- _WHAT NEEDS TO BE DONE_
Transcribe all of the data verbatim, please, and leave out its pictures.

BEGIN THE INPUT

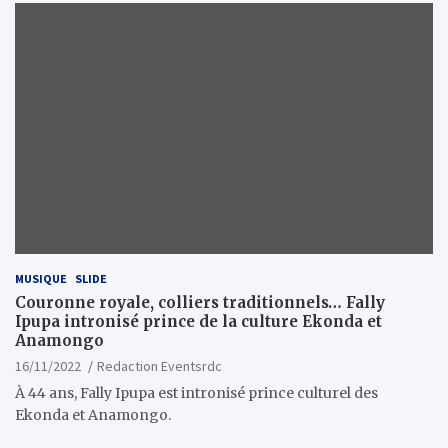
MUSIQUE
SLIDE
Couronne royale, colliers traditionnels… Fally
Ipupa intronisé prince de la culture Ekonda et
Anamongo
16/11/2022
Redaction Eventsrdc
À 44 ans, Fally Ipupa est intronisé prince culturel des
Ekonda et Anamongo.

END THE INPUT

- _YOUR RESPONSE_
MUSIQUE
SLIDE
Couronne royale, colliers traditionnels… Fally
Ipupa intronisé prince de la culture Ekonda et
Anamongo
16/11/2022
Redaction Eventsrdc
À 44 ans, Fally Ipupa est intronisé prince culturel des
Ekonda et Anamongo.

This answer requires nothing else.